(Transcribed page contents)
================

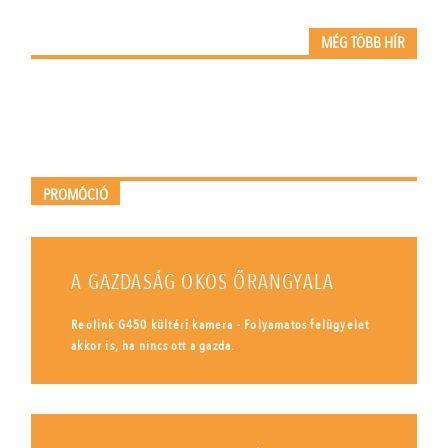
MÉG TÖBB HÍR
PROMÓCIÓ
A GAZDASÁG OKOS ŐRANGYALA
Reolink G450 kültéri kamera - Folyamatos felügyelet
akkor is, ha nincs ott a gazda.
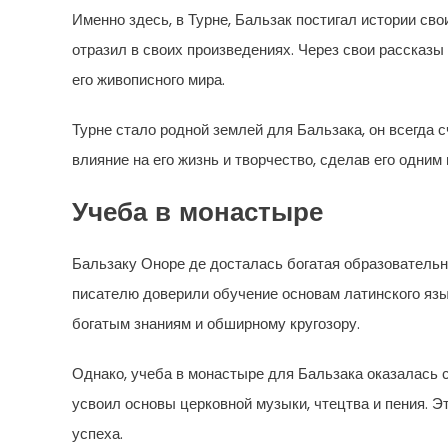
Именно здесь, в Турне, Бальзак постигал истории сво
отразил в своих произведениях. Через свои рассказы
его живописного мира.
Турне стало родной землей для Бальзака, он всегда 
влияние на его жизнь и творчество, сделав его одним
Учеба в монастыре
Бальзаку Оноре де досталась богатая образовательн
писателю доверили обучение основам латинского язык
богатым знаниям и обширному кругозору.
Однако, учеба в монастыре для Бальзака оказалась с
усвоил основы церковной музыки, чтецтва и пения. Э
успеха.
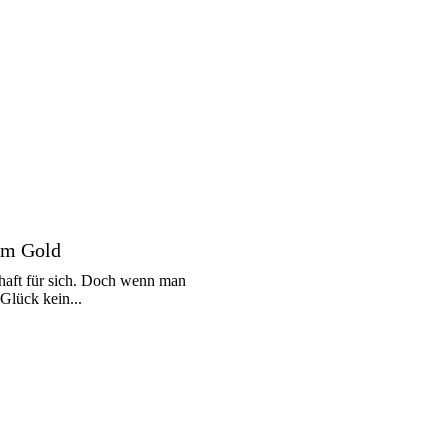
em Gold
haft für sich. Doch wenn man
Glück kein...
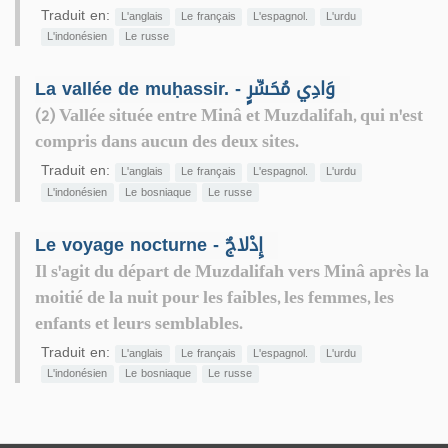
Traduit en:
L'anglais
Le français
L'espagnol.
L'urdu
L'indonésien
Le russe
La vallée de muḥassir. - وَادِي مُحَسِّرٍ
(2) Vallée située entre Minâ et Muzdalifah, qui n'est
compris dans aucun des deux sites.
Traduit en:
L'anglais
Le français
L'espagnol.
L'urdu
L'indonésien
Le bosniaque
Le russe
Le voyage nocturne - إِدْلاجٌ
Il s'agit du départ de Muzdalifah vers Minâ après la
moitié de la nuit pour les faibles, les femmes, les
enfants et leurs semblables.
Traduit en:
L'anglais
Le français
L'espagnol.
L'urdu
L'indonésien
Le bosniaque
Le russe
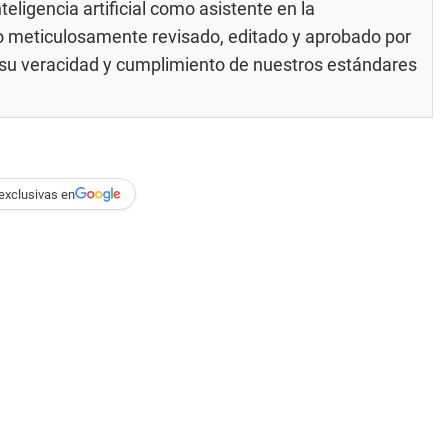
eligencia artificial como asistente en la
do meticulosamente revisado, editado y aprobado por
e su veracidad y cumplimiento de nuestros
estándares
exclusivas en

================

**DIRECTIONS FOR THIS TASK**
Copy out the entries verbatim and leave the images out.

**SOLUTION FOR THIS EXERCISE**
MÉG TÖBB HÍR
PROMÓCIÓ
A GAZDASÁG OKOS ŐRANGYALA
Reolink G450 kültéri kamera - Folyamatos felügyelet
akkor is, ha nincs ott a gazda.
Именно здесь, в Турне, Бальзак постигал истории сво
отразил в своих произведениях. Через свои рассказы
его живописного мира.
Турне стало родной землей для Бальзака, он всегда 
влияние на его жизнь и творчество, сделав его одним
Учеба в монастыре
Бальзаку Оноре де досталась богатая образовательн
писателю доверили обучение основам латинского язык
богатым знаниям и обширному кругозору.
Однако, учеба в монастыре для Бальзака оказалась с
усвоил основы церковной музыки, чтецтва и пения. Э
успеха.
em Gold
haft für sich. Doch wenn man
Glück kein...
Traduit en:
L'anglais
Le français
L'espagnol.
L'urdu
L'indonésien
Le russe
La vallée de muḥassir. - وَادِي مُحَسِّرٍ
(2) Vallée située entre Minâ et Muzdalifah, qui n'est
compris dans aucun des deux sites.
Traduit en:
L'anglais
Le français
L'espagnol.
L'urdu
L'indonésien
Le bosniaque
Le russe
Le voyage nocturne - إِدْلاجٌ
Il s'agit du départ de Muzdalifah vers Minâ après la
moitié de la nuit pour les faibles, les femmes, les
enfants et leurs semblables.
Traduit en:
L'anglais
Le français
L'espagnol.
L'urdu
L'indonésien
Le bosniaque
Le russe
eligencia artificial como asistente en la
do meticulosamente revisado, editado y aprobado por
e su veracidad y cumplimiento de nuestros
estándares
exclusivas en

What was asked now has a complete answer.